Some disaster scenarios are unpredictable, such as a major earthquake or a massive volcanic eruption. But the approaching agricultural disaster is inevitable. We are in fact taking more water from the ground than can be replaced even by higher than normal precipitation. The drought in California has gone on for so long that a change in the weather pattern will not be sufficient. There is no solution. Get ready for much higher prices at the grocery store, sporadic availability of many foods, and a sharp increase in the prices of meat, poultry, and dairy products.
- Thoreau


Maybe if we stopped building swimming pools and making artificial lakes? I looked at google maps for my neighborhood, to discover almost 60% of homes have swimming pools. Florida is known for building developments around artificial lakes, to get waterfront property prices. How much water does it take to keep a swimming pool filled annually? Especially if there is no rain, during a drought. This probably isn’t a solution, but it may slow down the inevitable a bit.
Maybe this will end the absurd practice of sending clean water down the toilet. There needs to be a policy that requires all residences and commercial buildings to collect all the sink and shower water for use in toilets.

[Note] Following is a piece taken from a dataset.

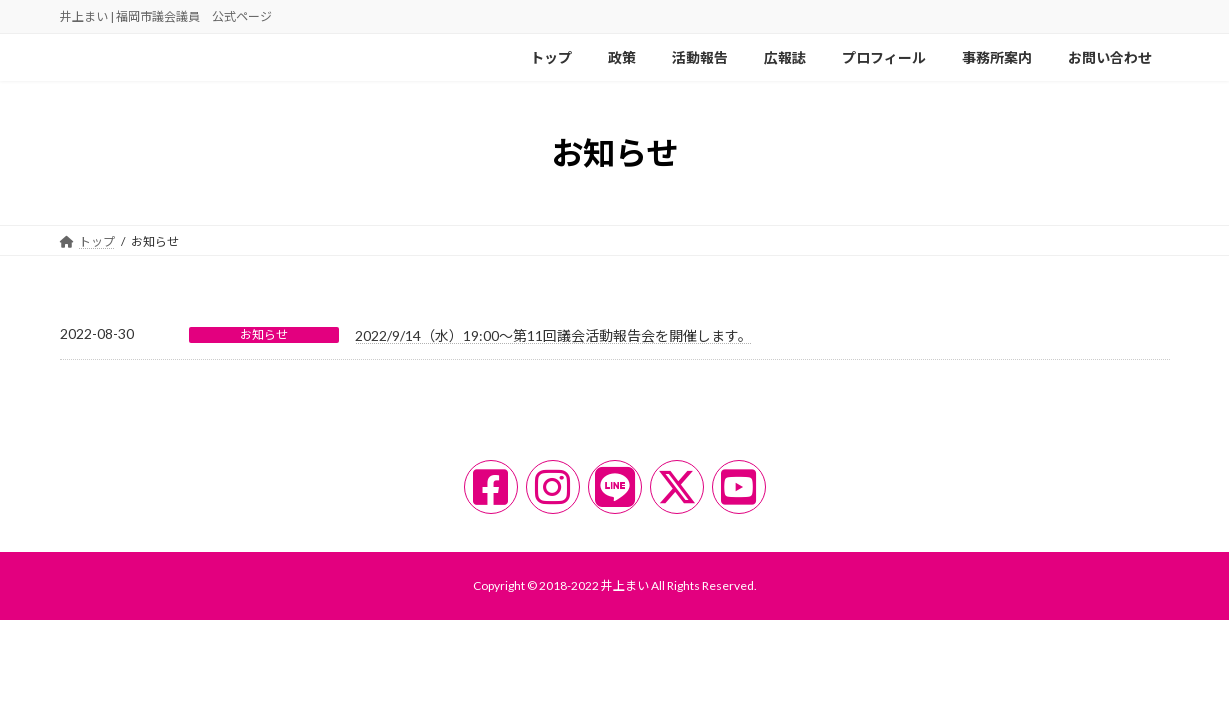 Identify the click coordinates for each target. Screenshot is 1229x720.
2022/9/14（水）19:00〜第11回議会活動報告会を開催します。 (553, 335)
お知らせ (264, 334)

Not saying to burn through water like crazy, but NASA has very much went left-wing wacko over the last 6-years so anything they say has to be run through a serous truth or fact checker and reasoned thought. NASA has aligned itself with the left agenda.
All water on the planet is billions of years old, it’s been recycled through plants, animals and humans over and over. You could be very likely drinking the same molecules of water someone drank in 1,400 BC Babylon. Water does not disappear into space, we have the same amount we did 10,000 years ago. Yea it moves around and some areas dry out, but the fact it can’t get off the planet means when one place dries out, someplace else gets wetter. You can’t defy the laws of nature.
California is dry right now, but here in Ohio it won’t stop raining, it’s been raining almost every day for 2-months.
(There needs to be a policy that requires all residences and commercial buildings to collect all the sink and shower water for use in toilets.)
More government is not the answer. Seldom does government fix problems and many times the laws they pass have numerous unintended results that makes peoples life much worst and don’t fix the original problem.
One look at the Federal Reserve (that by the way is not Federal and has no reserve) shows us that since it’s creation meant to stabilize our money supply has done just the opposite. This is how government works, a smart populous (and collectively we are far from smart) keeps government small and in check.
Government is a deadly virus masquerading as it’s own cure.